Fife Ness Lighthouse

Not a lighthouse in the traditional sense, this squat building is nevertheless an important light which guides shipping around Fife Ness and warns of the North Carr rocks, which were for many years indicated by a series of lightships. Fife Ness Lighthouse was built 3 miles (5 km) northeast of Crail in 1975 and was always automated, monitored from the Northern Lighthouse Board Headquarters in Edinburgh. It was designed by Peter H. Hyslop, the Board's engineer, and comprises a rectangular building 5m (16 feet) in height, with a curved glass front which faces out to sea. Located on a rocky knoll 12m (33 feet) above sea-level, the light flashes red and white every 10 seconds and has a range of 21 miles (34 km). There is a coastguard station nearby.

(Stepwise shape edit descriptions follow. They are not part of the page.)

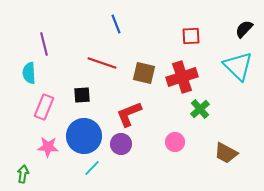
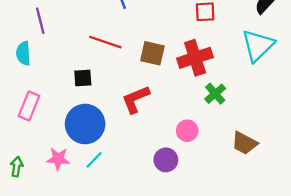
cyan triangle: (238, 66) -> (258, 45), turned 32
pink rectangle: (44, 107) -> (29, 106), moved
purple circle: (121, 144) -> (166, 160), moved
pink star: (48, 147) -> (58, 159), moved

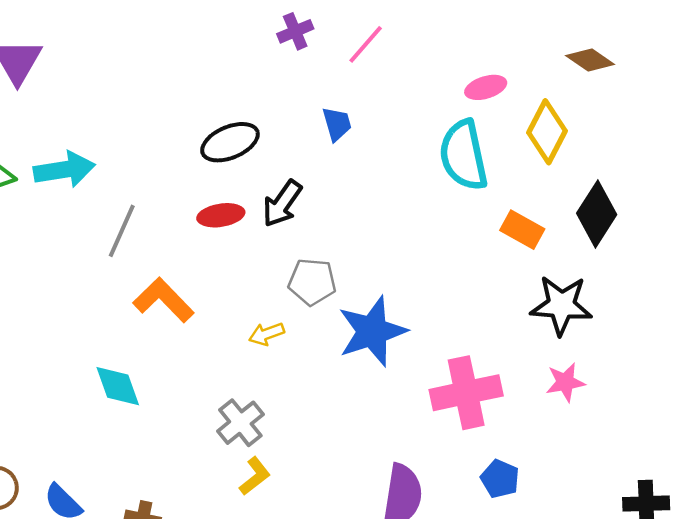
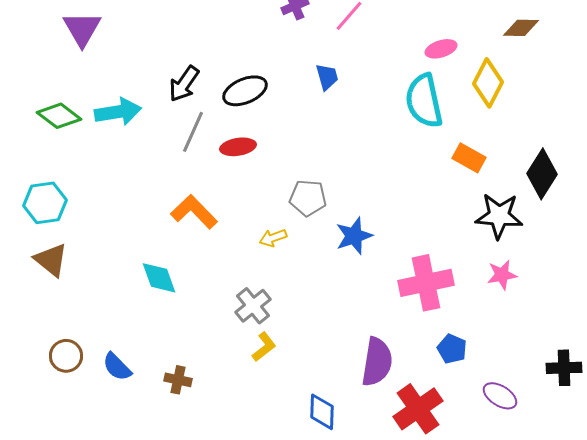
brown diamond: (590, 60) -> (521, 28), turned -33
black arrow: (282, 204) -> (184, 84), moved
black diamond: (597, 214) -> (542, 174), moved
gray line: (122, 231) -> (193, 132), moved
blue star: (372, 331) -> (354, 236), size x0.7

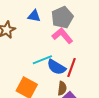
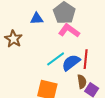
blue semicircle: (56, 67) -> (71, 63), turned 126

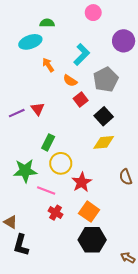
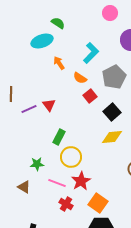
pink circle: (93, 13) -> (110, 13), moved
green semicircle: (47, 23) -> (58, 23), turned 32
green star: (25, 171) -> (37, 164), size x0.6
red star: (82, 182) -> (81, 181), moved
brown triangle: (10, 222) -> (24, 187), moved

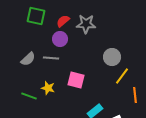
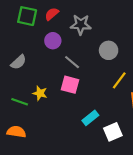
red semicircle: (63, 21) -> (52, 14), moved
gray circle: (112, 57) -> (109, 50), moved
gray line: (51, 58) -> (72, 62), moved, turned 35

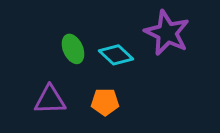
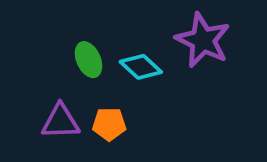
orange pentagon: (105, 102) -> (109, 124), moved

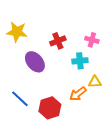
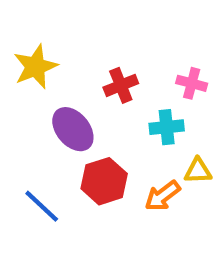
yellow star: (17, 32) -> (35, 67), turned -30
red hexagon: (50, 108) -> (104, 181), moved

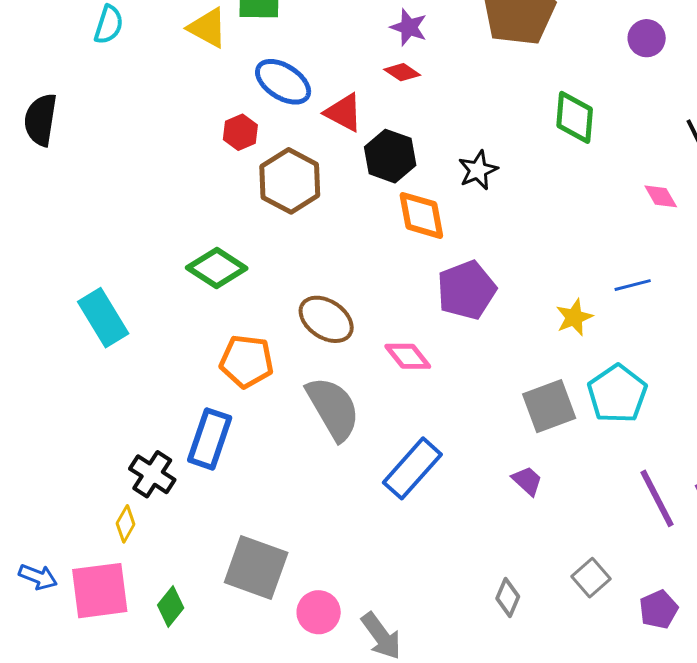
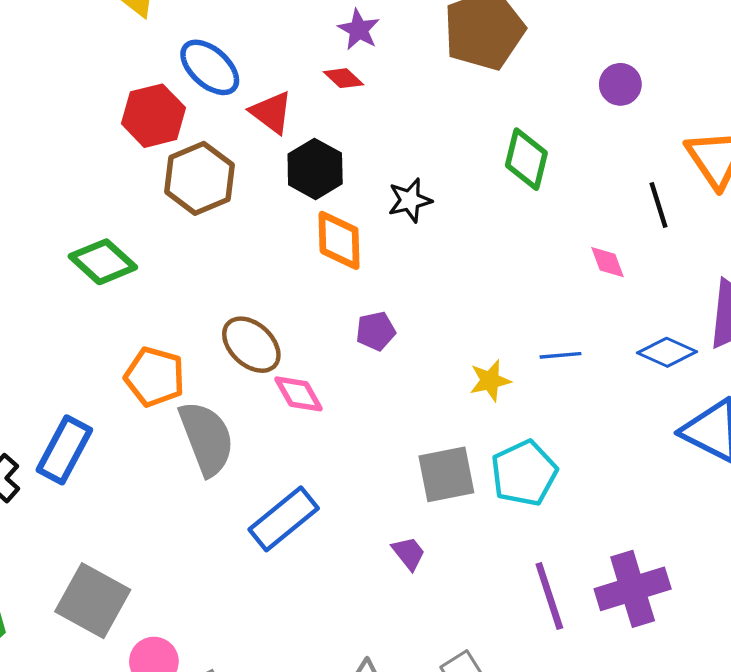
red hexagon: (240, 132) -> (153, 116), size x1.6
purple pentagon: (466, 290) -> (376, 331), size x0.6
brown ellipse: (326, 319) -> (251, 345), moved
orange pentagon: (247, 361) -> (155, 377), moved

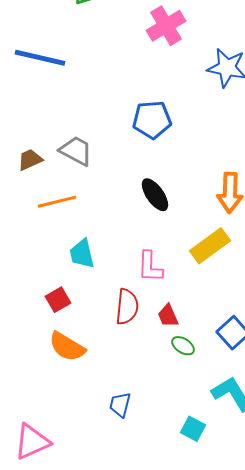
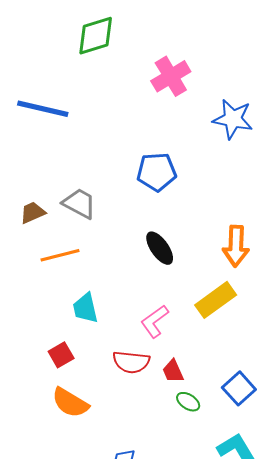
pink L-shape: (150, 267) -> (155, 321), turned 52
red semicircle: (127, 307) -> (131, 362), turned 90

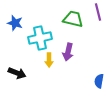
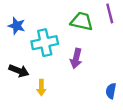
yellow arrow: (49, 60) -> (41, 88), moved
black arrow: (17, 73) -> (19, 71), moved

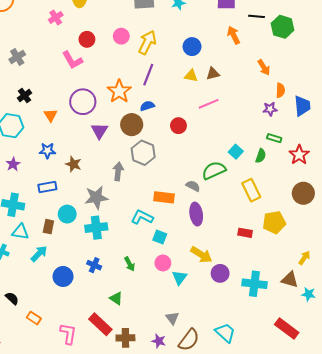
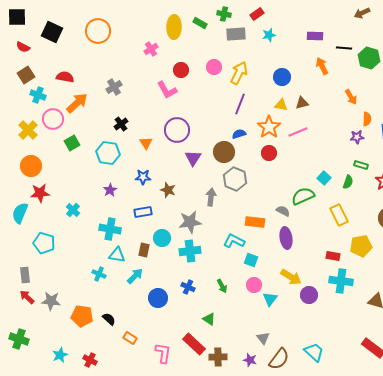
orange star: (119, 91) -> (269, 127), moved
cyan cross: (254, 284) -> (341, 281), moved

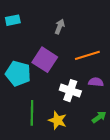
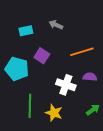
cyan rectangle: (13, 20) -> (26, 31), moved
gray arrow: (60, 27) -> (56, 25), turned -88
purple square: (45, 60) -> (42, 56), size x0.7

Lighthouse engineer Robert Stevenson (1772 - 1850) persuaded the Northern Lighthouse Board to build a beacon to mark the North Carr rocks, which lie 1¼ miles (2 km) to the northeast. Despite considerable difficulties, a beacon was completed in 1821, but proved unsatisfactory and the first lightship took up the station in 1887 with its successors continuing until this lighthouse opened. Stevenson's beacon can still be seen from Fife Ness on the rocks in the distance.